* WORK INSTRUCTIONS
Could you restate word for word each line from the top of the listing below through the line containing "definiert hierfür sowohl Anforderungen an die"? Keep the pictures out.

* RECORD SET

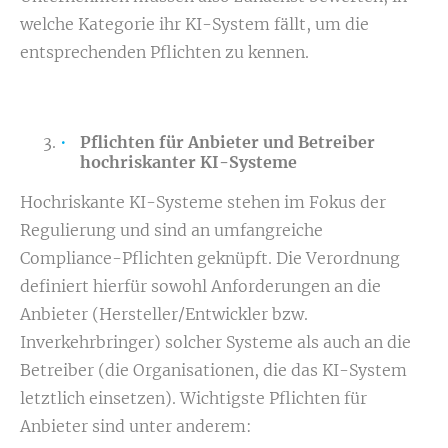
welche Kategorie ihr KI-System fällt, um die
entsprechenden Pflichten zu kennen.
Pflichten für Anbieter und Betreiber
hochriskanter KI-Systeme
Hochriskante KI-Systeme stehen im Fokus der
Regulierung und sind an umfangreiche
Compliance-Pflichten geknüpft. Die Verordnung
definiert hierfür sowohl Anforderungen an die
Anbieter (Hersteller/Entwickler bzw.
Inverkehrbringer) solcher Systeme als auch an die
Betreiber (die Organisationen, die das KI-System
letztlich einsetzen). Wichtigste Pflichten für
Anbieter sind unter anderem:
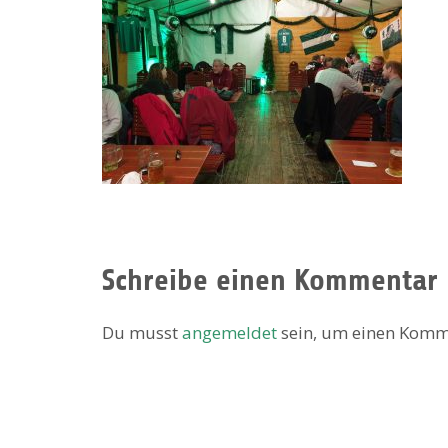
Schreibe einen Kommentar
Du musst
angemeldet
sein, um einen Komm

* EXERCISE RESULT
welche Kategorie ihr KI-System fällt, um die
entsprechenden Pflichten zu kennen.
Pflichten für Anbieter und Betreiber
hochriskanter KI-Systeme
Hochriskante KI-Systeme stehen im Fokus der
Regulierung und sind an umfangreiche
Compliance-Pflichten geknüpft. Die Verordnung
definiert hierfür sowohl Anforderungen an die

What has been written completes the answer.